Pronto soccorso a collasso, ormai non più gestibile se non si interviene con urgenza. Tra pazienti positivi e sospetti, non vi è più un vero e proprio isolamento per mancanza di posti Covid. A rischio il personale della struttura di primo intervento, già fortemente penalizzato per i tanti casi positivi che hanno svuotato ulteriormente la struttura di personale. Attualmente i posti adattati per l’isolamento ne sono pochissimi mentre il numero di soggetti che si recano al PS aumenta ora in ora.

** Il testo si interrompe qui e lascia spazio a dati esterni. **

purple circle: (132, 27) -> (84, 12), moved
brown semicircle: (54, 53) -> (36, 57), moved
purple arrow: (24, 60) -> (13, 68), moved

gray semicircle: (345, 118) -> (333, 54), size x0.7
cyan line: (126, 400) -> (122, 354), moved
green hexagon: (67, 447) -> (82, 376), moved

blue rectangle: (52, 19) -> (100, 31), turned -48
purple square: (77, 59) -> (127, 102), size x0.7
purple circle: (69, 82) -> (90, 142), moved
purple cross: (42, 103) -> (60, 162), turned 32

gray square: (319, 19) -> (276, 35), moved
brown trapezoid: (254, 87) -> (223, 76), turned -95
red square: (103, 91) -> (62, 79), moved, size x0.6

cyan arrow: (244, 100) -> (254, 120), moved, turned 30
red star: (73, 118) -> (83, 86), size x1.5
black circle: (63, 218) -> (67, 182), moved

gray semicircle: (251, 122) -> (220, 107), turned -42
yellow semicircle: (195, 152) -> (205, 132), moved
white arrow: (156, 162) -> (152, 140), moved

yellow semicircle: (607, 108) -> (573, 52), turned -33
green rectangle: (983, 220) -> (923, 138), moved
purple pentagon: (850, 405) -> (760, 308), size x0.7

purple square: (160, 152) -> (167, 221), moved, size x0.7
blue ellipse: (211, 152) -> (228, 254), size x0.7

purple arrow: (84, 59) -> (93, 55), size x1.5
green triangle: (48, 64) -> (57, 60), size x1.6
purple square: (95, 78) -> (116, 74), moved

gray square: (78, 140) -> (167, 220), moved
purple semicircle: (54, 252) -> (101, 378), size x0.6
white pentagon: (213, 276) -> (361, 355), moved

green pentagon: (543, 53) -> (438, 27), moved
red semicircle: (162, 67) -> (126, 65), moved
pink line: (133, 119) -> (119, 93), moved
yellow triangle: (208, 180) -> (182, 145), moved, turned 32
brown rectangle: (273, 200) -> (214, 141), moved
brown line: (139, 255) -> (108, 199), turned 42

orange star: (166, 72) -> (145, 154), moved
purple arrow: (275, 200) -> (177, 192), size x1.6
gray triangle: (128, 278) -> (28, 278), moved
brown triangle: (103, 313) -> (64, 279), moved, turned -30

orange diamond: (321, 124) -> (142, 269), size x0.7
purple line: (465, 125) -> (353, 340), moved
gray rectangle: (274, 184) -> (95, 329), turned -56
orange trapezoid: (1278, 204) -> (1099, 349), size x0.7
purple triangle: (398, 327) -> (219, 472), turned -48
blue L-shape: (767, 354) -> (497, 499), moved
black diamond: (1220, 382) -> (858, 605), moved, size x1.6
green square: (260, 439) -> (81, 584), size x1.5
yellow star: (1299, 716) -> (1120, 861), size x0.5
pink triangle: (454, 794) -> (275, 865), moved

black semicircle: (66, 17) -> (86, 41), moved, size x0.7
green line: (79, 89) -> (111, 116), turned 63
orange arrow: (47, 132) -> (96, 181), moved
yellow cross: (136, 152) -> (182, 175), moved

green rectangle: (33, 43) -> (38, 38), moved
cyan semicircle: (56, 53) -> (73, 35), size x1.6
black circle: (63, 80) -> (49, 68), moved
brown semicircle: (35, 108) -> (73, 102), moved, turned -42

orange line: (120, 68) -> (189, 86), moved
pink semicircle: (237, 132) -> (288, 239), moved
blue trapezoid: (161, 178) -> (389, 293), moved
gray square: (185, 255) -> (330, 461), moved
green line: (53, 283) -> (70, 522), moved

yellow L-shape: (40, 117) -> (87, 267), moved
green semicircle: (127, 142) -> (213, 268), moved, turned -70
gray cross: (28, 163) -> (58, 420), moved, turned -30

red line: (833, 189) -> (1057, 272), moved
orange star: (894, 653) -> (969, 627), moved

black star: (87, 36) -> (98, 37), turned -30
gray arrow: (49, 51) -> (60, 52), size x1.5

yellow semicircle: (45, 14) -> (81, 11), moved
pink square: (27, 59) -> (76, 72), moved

Tra la notte di sabato e domenica si è sfiorata la tragedia: per un guasto tecnico è venuto a mancare l’erogazione dell’ossigeno in Pronto soccorso. In un primo momento c’è stato il panico, poi i sanitari hanno reperito le bombole di ossigeno nei vari reparti per soddisfare le esigenze dei pazienti. Il pronto soccorso va immediatamente potenziato con personale sanitario in supporto a quelli che abitualmente ci lavora, anche perché la situazione sta degenerando vista la mole di pazienti covid che si recano al pronto soccorso. Non solo, c’è da gestire anche l’ordinario, poiché in questo momento non esiste solo il covid e le altre patologie non sono di certo andate in ferie, e si rischia di far morire persone che possono salvarsi. Tutto ciò si trascina dietro anche i disagi per il 118, che deve attendere molte ore prima di poter riusare l’ambulanza per altri interventi, in attesa che il paziente che trasportano gli sia trovata una collocazione. Quindi l’inferno sta diventando tragico.  

De Luca la smetta di fare il personaggio da teatro su Facebook, si concentri esclusivamente su come potenziare le strutture sanitare che sono andate in collasso. La seconda ondata era prevedibile, ma ora si assiste solamente allo scarica barile tra governo e regioni. Il balletto di responsabilità, in questo paese con la peggiore classe politica dell’universo, in un momento cosi drammatico, non la smette di continuare a chiacchierare inutilmente. Questo è inaudito, c’è da salvare vite umane e le ciance non servono a nulla. Bisogna agire, poiché ora la preoccupazione maggiore è quella di vedere persone distese a terra e nessuno è in grado di curarle. CHIARO!!!